Why Monolithic Kernels Aren’t the End of the World

After the Why I like microkernels article, I thought it’d be useful to have a view from the “other side” of this endless war. While some of the reasons given by microkernel fans are true, the big picture is somewhat different and it’s what I think it keeps traditional-style kernels in the top. Note: please take note that the author is not a native English speaker, so forgive any grammar or spelling mistakes.

The main advantage of a pure muK (microkernel) is that things like drivers run in a separate process and communicate using some IPC mechanism, which makes pretty much impossible to affect other processes. This improves, in theory and in practice, the reliability of the system. Compare it with a traditional kernel like linux or solaris, where a NULL pointer dereference in a mouse driver does bring (and it does, there’re bug reports of it) the system down (by the way, this is one of the reasons why the quality of some monolithic kernels keeps so high and they can have years of uptime: the fact that even simple bugs like a pointer reference can make your system go down forces developers to keep their code stable and bug-free. Even if it would be better to avoid reboots it’s useful as whip for developers).

Those are facts. One of the reasons why microkernels were born was because people thought that with the expected increase of complexity it’d be impossible to keep monolithic kernels working (and the complexity has increased a lot, compare the first unix kernels using a few hundred of KB and the modern unix-like kernels like linux using a few MB). SATA, IPv6, IPsec, 3D-capable hardware, multi-core CPUs, heavy multi-threading usage, hotplugging at every level, USB, firewire…how monolithic kernels have managed to keep working? Since complexity has increased so much, why microkernels aren’t ruling the world as one would expect? How it’s possible that despite of all the complexity and all the disadvantages monolithic kernels are still there?

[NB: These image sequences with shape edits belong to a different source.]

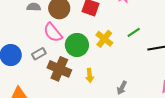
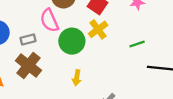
yellow cross: (104, 39) -> (98, 29), moved
brown cross: (59, 69) -> (28, 66), moved

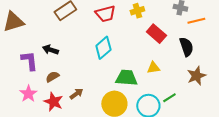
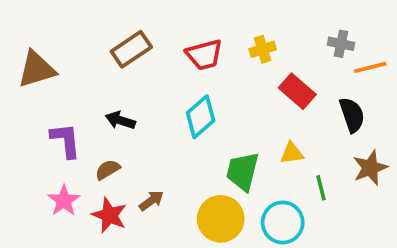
black arrow: (50, 50) -> (120, 120), moved
green trapezoid: (126, 78) -> (243, 171), turned -80
green line: (169, 98) -> (321, 188), moved, turned -72

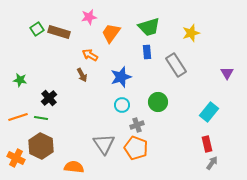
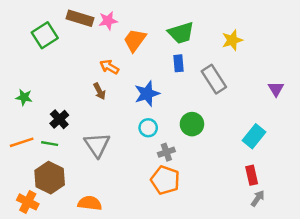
green square: (37, 29) -> (45, 35), size x1.5
brown rectangle: (59, 32) -> (80, 18), moved
gray triangle: (104, 144) -> (97, 145), moved
orange cross: (16, 158) -> (28, 202), moved

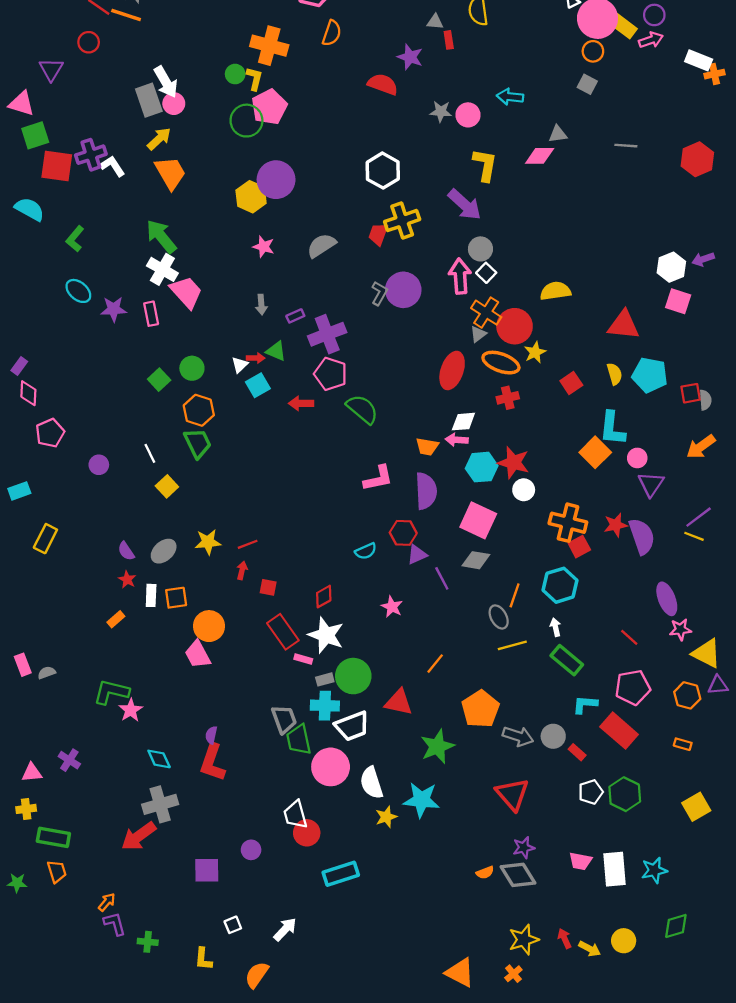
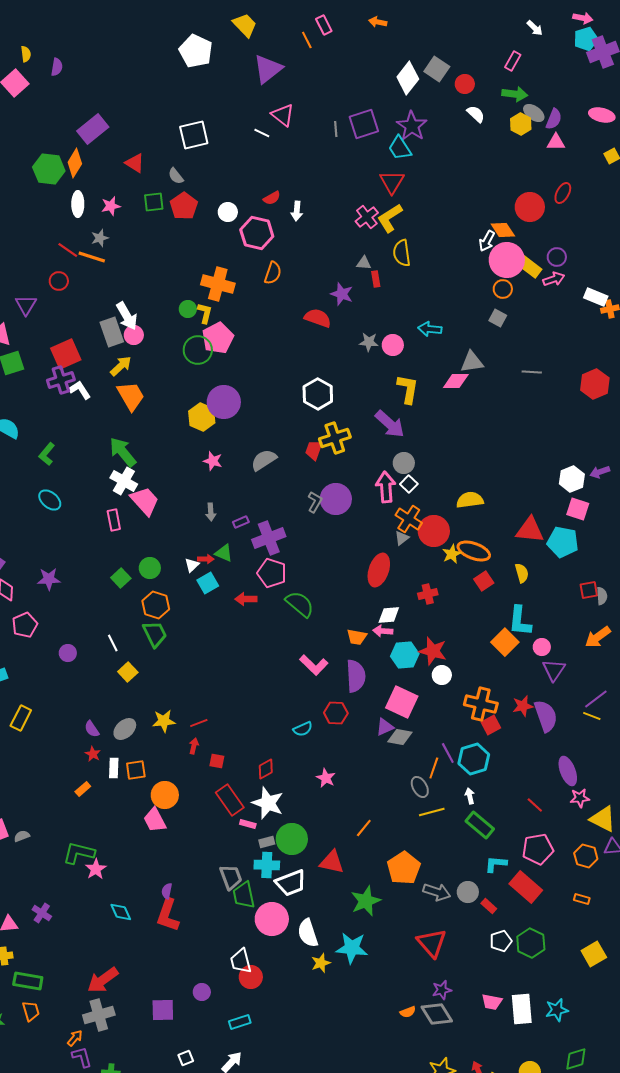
gray triangle: (558, 134) -> (472, 362), size x1.4
red square: (57, 166) -> (66, 354), moved, turned -32
purple star: (114, 309) -> (49, 579), moved
orange ellipse: (501, 363) -> (474, 551), moved
cyan pentagon: (650, 375) -> (563, 542), moved
pink L-shape: (378, 478) -> (314, 665), turned 56
purple triangle: (417, 555) -> (385, 727), moved
purple line: (442, 578) -> (448, 753), moved
gray cross: (160, 804) -> (99, 1015), moved
cyan rectangle: (341, 874) -> (240, 1022), moved, size x0.7

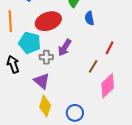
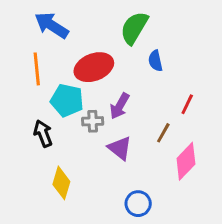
purple triangle: (42, 81) -> (120, 148), moved
yellow diamond: (45, 106) -> (61, 183), moved

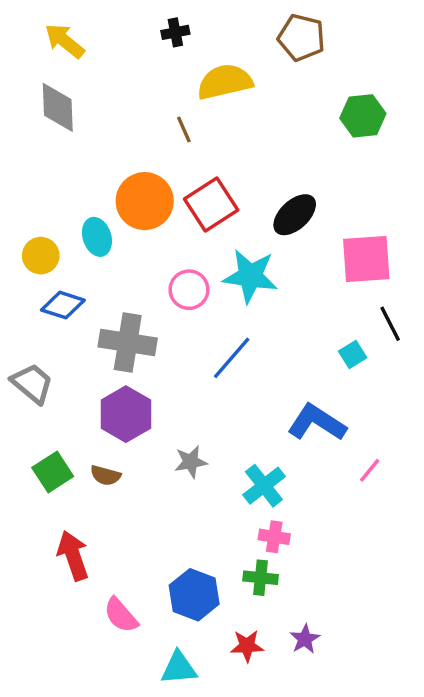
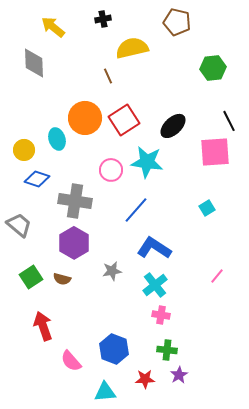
yellow arrow: (65, 41) -> (53, 27), moved
black line: (390, 324) -> (229, 121), moved
blue L-shape: (317, 423) -> (154, 248), moved
green cross: (261, 578) -> (167, 350), moved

To understand this, you need to dismantle in your head what I think it’s the single biggest myth and lie of muKs: the supposed superiority of muKs when it comes to modularity and design. No matter how much I try I can’t really understand how using separate processes and IPC mechanisms improves the modularity and design of the code itself.

Having a good or a bad design or being modular or not (from a source code p.o.v.) doesn’t depends at all on using or not IPC mechanisms. There’s no reason – and that’s what Linus Torvalds has been saying for years – why a monolithic kernel can’t have a modular and extensible design. For example, take a look at the block layer and the I/O scheduler in the linux kernel. You can use new home-made I/O schedulers using insmod if you like and tell a device to use it by doing echo nameofmyscheduler > /sys/block/hda/scheduler (useful for devices which have special needs, for example flash-based USB disks where the access time is constant do want to use the “noop” io scheduler). You can also rmmod them when they’re not being used. That – the ability to insert and remove different I/O schedulers at runtime – is a wonderful example of how flexible, modular and well designed is that part of the Linux block layer.

Some people has wasted 20 years saying that monolithic kernels can’t have a good design, other people has wasted all that time improving the internal design of monolithic kernels like Linux or Solaris. Sure, a buggy I/O scheduler can still bring the system down with the previous example, but that doesn’t means that the design and modularity of the code is bad. The same goes for drivers and other parts of the kernel: Is not that in linux drivers doesn’t use well-defined APIs for every subsystem (PCI, wireless, networking). Writing a device driver for linux is not a hell that only a few people can do. On a local level, linux drivers can be simple and clean, and it keeps getting better with every release. A muK is not going to be more modular or have a better design just because it’s a muK. It’s true, however, that running things in separate processes and communicate over IPC channels forces programmers to define an API and keep things modular. It doesn’t mean, however, that the API is good and that for example there’s not a layer violation that you need to fix; and fixing that layer violation may force you to rewrite other modules depending on that interface. There’s no radical “paradigm shift” anywhere between micro or monolithic kernels when it comes to design and modularity: There’s the plain old process of writing and designing software. And nothing stops muKs from having a good design, but kernels like linux and Solaris have had a LOT of time, real-world experience and resources to improve their designs to a higher standards than some microkernels (and it’s not even a choice: the increase of complexity forces them anyway). Some people thinks that Linux developers like to break APIs with every release for fun, because “design of code” is something hard to get if you aren’t involved and you don’t have some taste, but that’s the one reason why the APIs are changed: Improving things. Does that means that is not possible to have a good muK? No, but it means that “traditional” kernels like linux aren’t the monster that some people say.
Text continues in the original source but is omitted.